“Mind Games” is a great “Who-Done-it”. Of course, I am old enough to have remembered the December 1980 killing of Lennon – as well as that of JFK, King, And RFK. In fact, there are multiple similarities between the assassination of Robert Kennedy and that of John Lennon.
Author David Whelan has deeply studied the ins-and-outs of various assassinations, and draws a sharp comparison between Sirhan-Sirhan, who appears to have been the “patsy” in the Robert Kennedy assassination, and John Lennon’s alleged assassin Mark David Chapman. Both alleged assassins appear to have been hypnotized to the point where they simply did not remember what the hell they did. Both men may have been firing blanks while professional assassins pulled off the hit. Neither victim had bullet wounds that could have come from where the alleged assassins were positioned.
Chapman was counseled in mental hospitals, and conditioned by teams of hypnotists, intelligence-connected people, and far-right Bible-thumping preachers (who often had intelligence connections).
Author Whelan makes a great case over 27 chapters that Chapman, like Sirhan, was also a “patsy”.
Honestly, I had to re-read various passages to try and keep the cast of characters straight. Whelan must have a photographic memory regarding this assassination, it took me several readings of certain passages to understand the “who’s-who” of the various drivers, doormen, police, doctors, and staff at The Dakota apartment.
Whelan fortunately obtained the working notes of one of the top cops on the case, and may have successfully proved that one of the Dakota staff – Jose’ Perdomo – while being an anti-Castro Cuban was not the same man who was at The Bay Of Pigs invasion (CIA). However, Whelan does believe that this Perdomo may have possibly had a hand in the plot. Whelan writes that Perdomo actually tried to get Chapman to leave the murder scene. Instead, Chapman stuck around and read from his copy of Salinger’s “The Catcher In The Rye”, which may have served as some kind of hypnotic trigger to Chapman. The “Catcher” scenario began to disappear from the picture after John Hinckley (Reagan’s attempted killer – allegedly) was also found to have a copy of “Catcher”, a similarity that linked the conditioning of both men.
“Mind Games” is a detailed investigation of the Lennon murder, one that might have gotten Chapman freed. It does appear however, as with other American assassinations, that much like Oswald, Sirhan, Hinckley, and perhaps others, Chapman was chosen to take a fall for the killing. Lennon was very politically active, and Whelan writes “Lennon was anti-religion. Lennon was anti-war. Lennon was anti-capitalist.” Lennon worked to expose Nixon’s crimes, and would have loathed Reagan.
His son Sean Lennon wrote this in 1998:
“Pacifist revolutionaries are historically killed by the government, and anybody who thinks that Mark Chapman was just some guy who killed my dad for his personal interests is insane, I think, or hasn’t thought about it clearly.”

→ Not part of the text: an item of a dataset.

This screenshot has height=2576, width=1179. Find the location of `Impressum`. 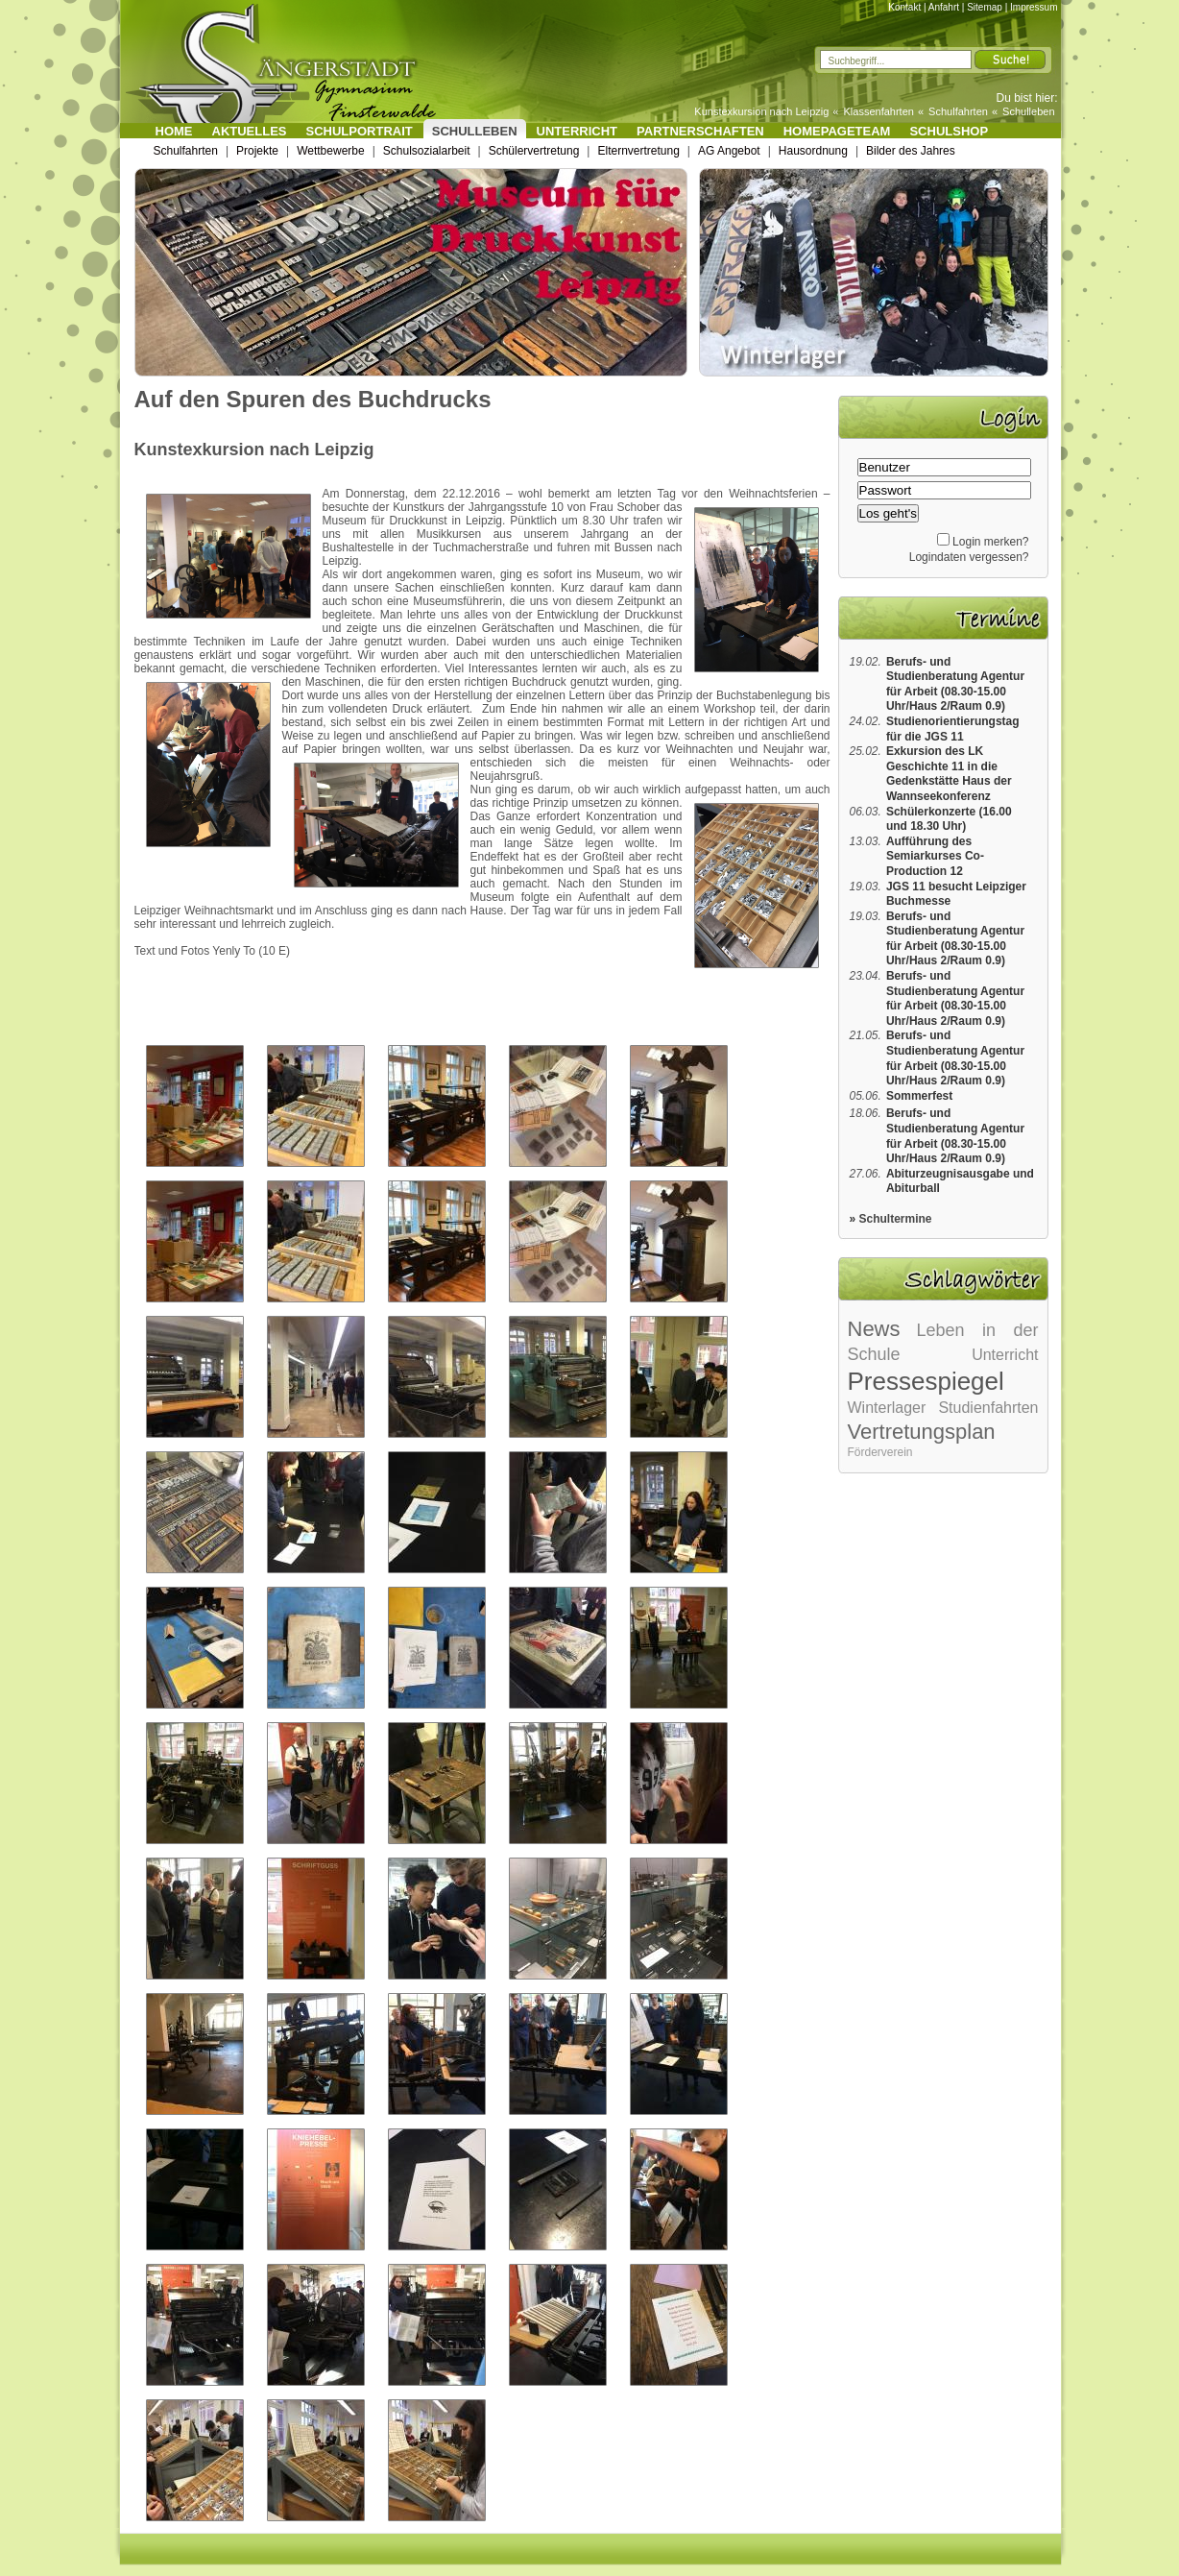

Author Whelan set the book “Mind Games” up in a very readable fashion. As the book and plot get rolling, Whelan begins chapters with a list of key people in that chapter, and at the end of the chapter a “recap” of what those key people did to manipulate Chapman.
This is a great book to help us understand the assassinations of political figures, assassinations flawlessly orchestrated by intelligence agencies.